The Department of Energy’s National Nuclear Security Administration (DOE/NNSA), Lawrence Livermore National Laboratory (LLNL), and Los Alamos National Laboratory (LANL) announced a strategic partnership agreement with SambaNova Systems to accelerate key artificial intelligence (AI) computing initiatives.
The cornerstone of this partnership agreement is the acquisition of multiple SambaNova DataScale systems, deployed at each of the aforementioned NNSA Laboratory facilities. SambaNova DataScale is a complete dataflow system featuring the SambaFlow software stack and the world’s first Reconfigurable Dataflow Unit (RDU), the SambaNova Systems Cardinal SN10 RDU. The RDU is a next generation computing processor designed from the ground up for efficiently running dataflow workloads such as AI. Each system is built with eight RDUs and is designed for efficient deep-learning inference and training calculations.
Each SambaNova Systems RDU can support multiple simultaneous jobs or work seamlessly with the other RDUs to enable large model execution, leveraging the SambaFlow software stack to efficiently map a model’s dataflow across the RDUs to minimize communication requirements.
“This strategic partnership agreement with SambaNova Systems will highlight extraordinary efforts that will contribute to the continuous advancing of AI and machine learning initiatives within DOE and the NNSA,” said David Etim, a federal program manager for the NNSA Office of Advanced Simulation and Computing and leader of the Advanced Machine Learning Initiative.
LLNL has coupled the SambaNova DataScale system into the Corona supercomputing system as a network-attached disaggregated accelerator, with plans for tighter integration later this year. Once fully integrated into the Corona system, LLNL plans to explore accelerating cognitive simulation applications that combine high performance computing (HPC) and AI.

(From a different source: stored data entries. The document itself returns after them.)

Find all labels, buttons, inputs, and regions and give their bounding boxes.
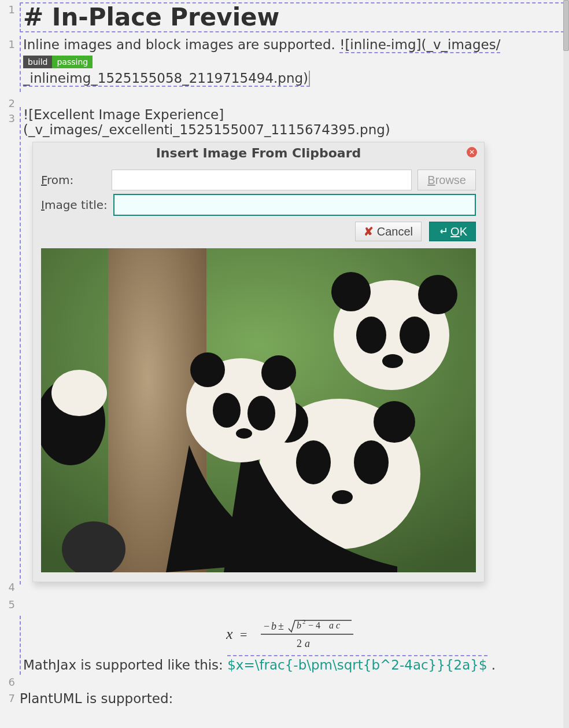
- svg-text:−: −: [264, 620, 269, 632]
- badge-key: build: [23, 56, 52, 68]
- svg-point-15: [190, 352, 225, 387]
- line-number: 1: [9, 5, 15, 15]
- svg-point-19: [236, 428, 252, 439]
- line-number-gutter: 1 1 2 3 4 5 6 7: [0, 2, 17, 719]
- markdown-image-syntax-start: ![inline-img](_v_images/: [339, 37, 500, 53]
- svg-point-18: [247, 396, 275, 431]
- svg-text:x: x: [226, 626, 233, 642]
- svg-point-5: [356, 317, 386, 354]
- vertical-scrollbar[interactable]: [563, 0, 569, 719]
- math-source-code: $x=\frac{-b\pm\sqrt{b^2-4ac}}{2a}$: [227, 655, 487, 672]
- line-number: 7: [9, 693, 15, 704]
- dialog-titlebar: Insert Image From Clipboard ✕: [33, 142, 484, 164]
- paragraph-text: _inlineimg_1525155058_2119715494.png): [23, 71, 310, 87]
- svg-point-12: [374, 401, 415, 443]
- text-run: Inline images and block images are suppo…: [23, 37, 339, 52]
- svg-text:b: b: [271, 620, 276, 632]
- enter-icon: [438, 227, 447, 236]
- dialog-title: Insert Image From Clipboard: [156, 146, 361, 160]
- paragraph-block[interactable]: Inline images and block images are suppo…: [20, 36, 564, 92]
- svg-point-16: [261, 355, 296, 390]
- svg-point-13: [332, 490, 353, 504]
- markdown-image-syntax-end: _inlineimg_1525155058_2119715494.png): [23, 71, 310, 87]
- cancel-icon: ✘: [364, 225, 374, 238]
- svg-point-17: [213, 393, 241, 428]
- cancel-button[interactable]: ✘Cancel: [355, 222, 422, 241]
- svg-text:a: a: [305, 638, 310, 649]
- line-number: 4: [9, 582, 15, 593]
- svg-point-9: [296, 440, 331, 484]
- svg-point-7: [382, 354, 403, 368]
- line-number: 3: [9, 113, 15, 124]
- from-input[interactable]: [112, 170, 412, 190]
- svg-text:2: 2: [302, 618, 306, 625]
- markdown-image-syntax: ![Excellent Image Experience](_v_images/…: [23, 107, 390, 137]
- svg-text:− 4: − 4: [308, 620, 320, 630]
- from-row: From: Browse: [41, 170, 476, 190]
- svg-text:±: ±: [278, 620, 284, 632]
- image-block[interactable]: ![Excellent Image Experience](_v_images/…: [20, 107, 564, 584]
- math-block[interactable]: x = − b ± b 2 − 4 a c: [20, 616, 564, 675]
- svg-text:c: c: [336, 620, 340, 630]
- image-title-input[interactable]: [113, 194, 476, 216]
- pasted-image-preview: [41, 248, 476, 572]
- ok-button[interactable]: OK: [429, 222, 476, 241]
- rendered-formula: x = − b ± b 2 − 4 a c: [23, 616, 562, 654]
- text-run: MathJax is supported like this:: [23, 657, 227, 672]
- svg-text:a: a: [329, 620, 334, 630]
- line-number: 2: [9, 98, 15, 109]
- line-number: 1: [9, 39, 15, 50]
- browse-button[interactable]: Browse: [417, 170, 476, 190]
- badge-value: passing: [52, 56, 93, 68]
- build-status-badge: buildpassing: [23, 56, 93, 68]
- from-label: From:: [41, 173, 106, 187]
- svg-point-3: [331, 272, 371, 311]
- line-number: 6: [9, 677, 15, 687]
- heading-text: # In-Place Preview: [23, 3, 279, 31]
- close-icon[interactable]: ✕: [467, 147, 477, 157]
- cancel-label: Cancel: [377, 225, 413, 238]
- svg-text:b: b: [297, 620, 301, 630]
- editor-view[interactable]: 1 1 2 3 4 5 6 7 # In-Place Preview Inlin…: [0, 0, 569, 719]
- text-run: .: [487, 657, 496, 672]
- line-number: 5: [9, 600, 15, 610]
- svg-point-4: [418, 275, 457, 314]
- image-title-label: Image title:: [41, 198, 108, 212]
- svg-text:=: =: [240, 627, 247, 642]
- paragraph-text[interactable]: PlantUML is supported:: [20, 690, 564, 708]
- math-source-line: MathJax is supported like this: $x=\frac…: [23, 657, 562, 672]
- insert-image-dialog: Insert Image From Clipboard ✕ From: Brow…: [32, 142, 485, 582]
- image-title-row: Image title:: [41, 194, 476, 216]
- heading-block[interactable]: # In-Place Preview: [20, 2, 564, 32]
- svg-point-21: [51, 370, 107, 416]
- svg-text:2: 2: [297, 638, 302, 649]
- svg-point-6: [400, 317, 430, 354]
- scrollbar-thumb[interactable]: [563, 0, 569, 51]
- svg-point-10: [354, 440, 389, 484]
- paragraph-text: Inline images and block images are suppo…: [23, 37, 500, 53]
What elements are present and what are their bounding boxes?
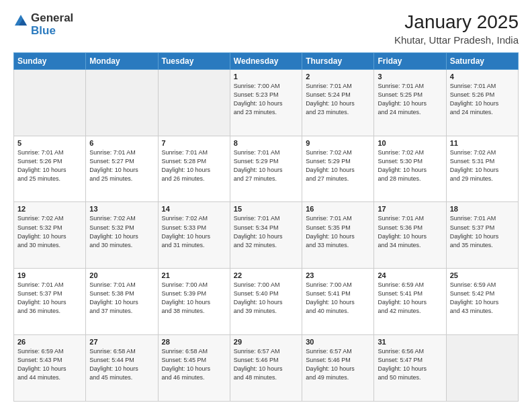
day-number: 5 [17, 139, 82, 147]
day-info: Sunrise: 7:01 AM Sunset: 5:29 PM Dayligh… [234, 148, 298, 183]
day-number: 1 [234, 73, 298, 81]
calendar-week-row: 26Sunrise: 6:59 AM Sunset: 5:43 PM Dayli… [14, 335, 519, 402]
logo-blue: Blue [31, 24, 56, 37]
logo: General Blue [13, 12, 73, 37]
calendar-table: SundayMondayTuesdayWednesdayThursdayFrid… [13, 52, 519, 402]
day-number: 31 [378, 338, 442, 346]
day-number: 27 [89, 338, 154, 346]
calendar-cell [158, 69, 230, 136]
calendar-cell: 12Sunrise: 7:02 AM Sunset: 5:32 PM Dayli… [14, 202, 86, 269]
day-info: Sunrise: 7:02 AM Sunset: 5:33 PM Dayligh… [162, 214, 226, 249]
day-number: 16 [306, 205, 370, 213]
day-number: 20 [89, 271, 154, 279]
day-number: 15 [234, 205, 298, 213]
calendar-cell: 4Sunrise: 7:01 AM Sunset: 5:26 PM Daylig… [446, 69, 518, 136]
day-info: Sunrise: 7:01 AM Sunset: 5:26 PM Dayligh… [17, 148, 82, 183]
calendar-cell: 5Sunrise: 7:01 AM Sunset: 5:26 PM Daylig… [14, 136, 86, 202]
day-info: Sunrise: 7:02 AM Sunset: 5:31 PM Dayligh… [450, 148, 515, 183]
day-number: 21 [162, 271, 226, 279]
day-number: 25 [450, 271, 515, 279]
calendar-week-row: 1Sunrise: 7:00 AM Sunset: 5:23 PM Daylig… [14, 69, 519, 136]
day-info: Sunrise: 7:01 AM Sunset: 5:27 PM Dayligh… [89, 148, 154, 183]
day-info: Sunrise: 6:56 AM Sunset: 5:47 PM Dayligh… [378, 347, 442, 382]
calendar-cell: 10Sunrise: 7:02 AM Sunset: 5:30 PM Dayli… [374, 136, 446, 202]
day-info: Sunrise: 7:02 AM Sunset: 5:32 PM Dayligh… [89, 214, 154, 249]
day-info: Sunrise: 7:01 AM Sunset: 5:35 PM Dayligh… [306, 214, 370, 249]
title-block: January 2025 Khutar, Uttar Pradesh, Indi… [394, 12, 519, 46]
calendar-cell: 21Sunrise: 7:00 AM Sunset: 5:39 PM Dayli… [158, 269, 230, 335]
calendar-cell: 6Sunrise: 7:01 AM Sunset: 5:27 PM Daylig… [86, 136, 158, 202]
day-info: Sunrise: 6:59 AM Sunset: 5:43 PM Dayligh… [17, 347, 82, 382]
calendar-cell: 29Sunrise: 6:57 AM Sunset: 5:46 PM Dayli… [230, 335, 302, 402]
calendar-cell: 9Sunrise: 7:02 AM Sunset: 5:29 PM Daylig… [302, 136, 374, 202]
calendar-cell [14, 69, 86, 136]
calendar-cell: 25Sunrise: 6:59 AM Sunset: 5:42 PM Dayli… [446, 269, 518, 335]
calendar-cell: 18Sunrise: 7:01 AM Sunset: 5:37 PM Dayli… [446, 202, 518, 269]
calendar-cell: 31Sunrise: 6:56 AM Sunset: 5:47 PM Dayli… [374, 335, 446, 402]
weekday-header: Monday [86, 52, 158, 69]
calendar-cell: 16Sunrise: 7:01 AM Sunset: 5:35 PM Dayli… [302, 202, 374, 269]
day-number: 12 [17, 205, 82, 213]
day-number: 2 [306, 73, 370, 81]
day-number: 29 [234, 338, 298, 346]
calendar-week-row: 12Sunrise: 7:02 AM Sunset: 5:32 PM Dayli… [14, 202, 519, 269]
day-number: 9 [306, 139, 370, 147]
day-number: 10 [378, 139, 442, 147]
day-number: 17 [378, 205, 442, 213]
calendar-cell: 13Sunrise: 7:02 AM Sunset: 5:32 PM Dayli… [86, 202, 158, 269]
day-info: Sunrise: 7:00 AM Sunset: 5:41 PM Dayligh… [306, 281, 370, 316]
day-number: 3 [378, 73, 442, 81]
day-info: Sunrise: 7:01 AM Sunset: 5:37 PM Dayligh… [450, 214, 515, 249]
day-info: Sunrise: 7:01 AM Sunset: 5:37 PM Dayligh… [17, 281, 82, 316]
page-subtitle: Khutar, Uttar Pradesh, India [394, 34, 519, 46]
day-info: Sunrise: 7:02 AM Sunset: 5:29 PM Dayligh… [306, 148, 370, 183]
calendar-cell: 1Sunrise: 7:00 AM Sunset: 5:23 PM Daylig… [230, 69, 302, 136]
day-info: Sunrise: 7:01 AM Sunset: 5:24 PM Dayligh… [306, 82, 370, 117]
weekday-header: Sunday [14, 52, 86, 69]
day-info: Sunrise: 6:58 AM Sunset: 5:45 PM Dayligh… [162, 347, 226, 382]
calendar-cell: 2Sunrise: 7:01 AM Sunset: 5:24 PM Daylig… [302, 69, 374, 136]
day-info: Sunrise: 6:59 AM Sunset: 5:41 PM Dayligh… [378, 281, 442, 316]
day-number: 22 [234, 271, 298, 279]
day-info: Sunrise: 7:00 AM Sunset: 5:23 PM Dayligh… [234, 82, 298, 117]
calendar-cell [86, 69, 158, 136]
day-info: Sunrise: 6:59 AM Sunset: 5:42 PM Dayligh… [450, 281, 515, 316]
weekday-header: Friday [374, 52, 446, 69]
calendar-week-row: 19Sunrise: 7:01 AM Sunset: 5:37 PM Dayli… [14, 269, 519, 335]
calendar-cell: 30Sunrise: 6:57 AM Sunset: 5:46 PM Dayli… [302, 335, 374, 402]
calendar-cell [446, 335, 518, 402]
calendar-cell: 19Sunrise: 7:01 AM Sunset: 5:37 PM Dayli… [14, 269, 86, 335]
calendar-header-row: SundayMondayTuesdayWednesdayThursdayFrid… [14, 52, 519, 69]
day-number: 24 [378, 271, 442, 279]
calendar-cell: 14Sunrise: 7:02 AM Sunset: 5:33 PM Dayli… [158, 202, 230, 269]
weekday-header: Tuesday [158, 52, 230, 69]
calendar-cell: 11Sunrise: 7:02 AM Sunset: 5:31 PM Dayli… [446, 136, 518, 202]
calendar-cell: 20Sunrise: 7:01 AM Sunset: 5:38 PM Dayli… [86, 269, 158, 335]
day-number: 13 [89, 205, 154, 213]
day-info: Sunrise: 7:01 AM Sunset: 5:34 PM Dayligh… [234, 214, 298, 249]
calendar-cell: 3Sunrise: 7:01 AM Sunset: 5:25 PM Daylig… [374, 69, 446, 136]
day-info: Sunrise: 7:02 AM Sunset: 5:30 PM Dayligh… [378, 148, 442, 183]
calendar-cell: 7Sunrise: 7:01 AM Sunset: 5:28 PM Daylig… [158, 136, 230, 202]
day-number: 6 [89, 139, 154, 147]
day-number: 14 [162, 205, 226, 213]
day-info: Sunrise: 7:01 AM Sunset: 5:28 PM Dayligh… [162, 148, 226, 183]
day-info: Sunrise: 7:00 AM Sunset: 5:39 PM Dayligh… [162, 281, 226, 316]
day-info: Sunrise: 7:01 AM Sunset: 5:25 PM Dayligh… [378, 82, 442, 117]
day-info: Sunrise: 7:01 AM Sunset: 5:36 PM Dayligh… [378, 214, 442, 249]
calendar-cell: 23Sunrise: 7:00 AM Sunset: 5:41 PM Dayli… [302, 269, 374, 335]
day-info: Sunrise: 7:01 AM Sunset: 5:26 PM Dayligh… [450, 82, 515, 117]
day-number: 11 [450, 139, 515, 147]
logo-general: General [31, 11, 73, 24]
page-title: January 2025 [394, 12, 519, 33]
weekday-header: Thursday [302, 52, 374, 69]
day-info: Sunrise: 6:57 AM Sunset: 5:46 PM Dayligh… [234, 347, 298, 382]
calendar-week-row: 5Sunrise: 7:01 AM Sunset: 5:26 PM Daylig… [14, 136, 519, 202]
day-number: 23 [306, 271, 370, 279]
weekday-header: Wednesday [230, 52, 302, 69]
calendar-cell: 8Sunrise: 7:01 AM Sunset: 5:29 PM Daylig… [230, 136, 302, 202]
day-info: Sunrise: 6:58 AM Sunset: 5:44 PM Dayligh… [89, 347, 154, 382]
calendar-cell: 28Sunrise: 6:58 AM Sunset: 5:45 PM Dayli… [158, 335, 230, 402]
day-number: 8 [234, 139, 298, 147]
day-number: 4 [450, 73, 515, 81]
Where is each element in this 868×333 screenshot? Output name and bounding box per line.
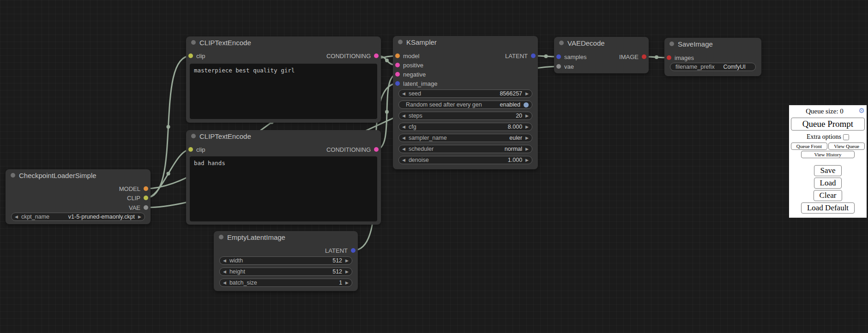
widget-label: Random seed after every gen [406,101,482,108]
widget-value: euler [450,135,522,141]
node-clip-text-encode-positive[interactable]: CLIPTextEncode clip CONDITIONING masterp… [186,36,381,123]
node-title-bar[interactable]: VAEDecode [554,37,649,49]
increment-arrow-icon[interactable]: ▶ [525,92,529,96]
steps-widget[interactable]: ◀ steps 20 ▶ [398,112,532,120]
clip-port-icon[interactable] [188,54,193,58]
latent-port-icon[interactable] [556,54,561,59]
collapse-dot-icon[interactable] [11,173,15,178]
increment-arrow-icon[interactable]: ▶ [138,215,141,219]
positive-prompt-text-input[interactable]: masterpiece best quality girl [190,64,377,119]
conditioning-port-icon[interactable] [374,147,379,152]
node-title-bar[interactable]: CLIPTextEncode [186,36,381,48]
vae-port-icon[interactable] [144,205,148,210]
node-title-bar[interactable]: SaveImage [664,38,761,50]
load-default-button[interactable]: Load Default [801,202,855,214]
widget-value: v1-5-pruned-emaonly.ckpt [53,214,135,220]
decrement-arrow-icon[interactable]: ◀ [223,259,226,263]
decrement-arrow-icon[interactable]: ◀ [402,158,405,162]
image-port-icon[interactable] [642,54,646,59]
height-widget[interactable]: ◀ height 512 ▶ [219,268,352,276]
slot-label: MODEL [119,185,140,192]
node-title-bar[interactable]: CLIPTextEncode [186,130,381,142]
load-button[interactable]: Load [814,178,842,189]
decrement-arrow-icon[interactable]: ◀ [402,136,405,140]
ckpt-name-widget[interactable]: ◀ ckpt_name v1-5-pruned-emaonly.ckpt ▶ [11,213,145,221]
decrement-arrow-icon[interactable]: ◀ [402,147,405,151]
node-clip-text-encode-negative[interactable]: CLIPTextEncode clip CONDITIONING bad han… [186,130,381,225]
clip-port-icon[interactable] [144,196,148,200]
negative-prompt-text-input[interactable]: bad hands [190,156,377,221]
extra-options-checkbox[interactable] [843,134,849,140]
conditioning-port-icon[interactable] [395,72,400,77]
conditioning-port-icon[interactable] [395,63,400,67]
collapse-dot-icon[interactable] [398,40,403,44]
decrement-arrow-icon[interactable]: ◀ [15,215,18,219]
increment-arrow-icon[interactable]: ▶ [525,114,529,118]
vae-port-icon[interactable] [556,64,561,69]
conditioning-port-icon[interactable] [374,54,379,58]
decrement-arrow-icon[interactable]: ◀ [402,125,405,129]
latent-port-icon[interactable] [395,81,400,86]
increment-arrow-icon[interactable]: ▶ [525,125,529,129]
widget-label: steps [409,113,422,119]
node-save-image[interactable]: SaveImage images filename_prefix ComfyUI [664,38,761,76]
queue-prompt-button[interactable]: Queue Prompt [791,118,865,131]
slot-label: clip [196,53,205,59]
filename-prefix-widget[interactable]: filename_prefix ComfyUI [670,63,756,71]
widget-value: 20 [426,113,522,119]
node-vae-decode[interactable]: VAEDecode samples vae IMAGE [554,37,649,73]
slot-label: samples [564,54,586,60]
widget-value: enabled [485,101,520,108]
latent-port-icon[interactable] [351,248,356,253]
settings-gear-icon[interactable]: ⚙ [859,107,865,115]
slot-label: LATENT [505,53,528,59]
width-widget[interactable]: ◀ width 512 ▶ [219,256,352,265]
toggle-on-icon[interactable] [524,102,529,107]
node-checkpoint-loader[interactable]: CheckpointLoaderSimple MODEL CLIP VAE ◀ … [6,169,151,224]
clip-port-icon[interactable] [188,147,193,152]
widget-value: 1.000 [432,157,522,163]
increment-arrow-icon[interactable]: ▶ [525,136,529,140]
increment-arrow-icon[interactable]: ▶ [345,281,349,285]
view-queue-button[interactable]: View Queue [828,143,865,150]
model-port-icon[interactable] [395,54,400,58]
seed-widget[interactable]: ◀ seed 8566257 ▶ [398,89,532,98]
random-seed-toggle-widget[interactable]: Random seed after every gen enabled [398,101,532,109]
scheduler-widget[interactable]: ◀ scheduler normal ▶ [398,145,532,153]
widget-label: denoise [409,157,429,163]
collapse-dot-icon[interactable] [669,42,674,46]
collapse-dot-icon[interactable] [559,41,564,45]
input-slot-latent-image: latent_image [395,79,437,88]
node-title-bar[interactable]: CheckpointLoaderSimple [6,169,151,181]
decrement-arrow-icon[interactable]: ◀ [223,270,226,274]
sampler-name-widget[interactable]: ◀ sampler_name euler ▶ [398,134,532,142]
clear-button[interactable]: Clear [814,190,843,201]
collapse-dot-icon[interactable] [191,134,196,138]
decrement-arrow-icon[interactable]: ◀ [223,281,226,285]
node-title-bar[interactable]: KSampler [393,36,538,48]
node-empty-latent-image[interactable]: EmptyLatentImage LATENT ◀ width 512 ▶ ◀ … [214,231,358,291]
queue-front-button[interactable]: Queue Front [791,143,827,150]
image-port-icon[interactable] [667,55,671,60]
collapse-dot-icon[interactable] [191,40,196,45]
collapse-dot-icon[interactable] [219,235,223,239]
denoise-widget[interactable]: ◀ denoise 1.000 ▶ [398,156,532,164]
node-title-bar[interactable]: EmptyLatentImage [214,231,358,243]
cfg-widget[interactable]: ◀ cfg 8.000 ▶ [398,123,532,131]
increment-arrow-icon[interactable]: ▶ [345,270,349,274]
view-history-button[interactable]: View History [801,151,854,158]
comfy-menu-panel: Queue size: 0 ⚙ Queue Prompt Extra optio… [789,105,867,218]
model-port-icon[interactable] [144,186,148,191]
node-title: CLIPTextEncode [199,39,251,47]
decrement-arrow-icon[interactable]: ◀ [402,114,405,118]
node-ksampler[interactable]: KSampler model positive negative latent_… [393,36,538,169]
input-slot-vae: vae [556,62,574,71]
latent-port-icon[interactable] [531,54,536,58]
increment-arrow-icon[interactable]: ▶ [345,259,349,263]
decrement-arrow-icon[interactable]: ◀ [402,92,405,96]
increment-arrow-icon[interactable]: ▶ [525,147,529,151]
increment-arrow-icon[interactable]: ▶ [525,158,529,162]
widget-label: batch_size [229,279,257,286]
save-button[interactable]: Save [814,165,841,176]
batch-size-widget[interactable]: ◀ batch_size 1 ▶ [219,279,352,287]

“AI accelerators provide the basis for a heterogeneous system architecture that will support efficient cognitive simulation,” said Bronis de Supinski, CTO for Livermore Computing (LC). “LLNL’s LC is leading the integration of these subsystems into large-scale resources such as Corona. Our strategy is already demonstrating that this approach will provide more cost-efficient solutions for the workloads of the future.”
The first use case is an Inertial Confinement Fusion (ICF) problem where the hydrodynamics runs on the HPC system and material properties calculations are handled via inference calculations on the SambaNova DataScale system. SambaNova DataScale’s ability to run dozens of inference models at once is enabled by built-in multi-tenancy capabilities and is key to these workloads where multiple materials will need to be concurrently loaded.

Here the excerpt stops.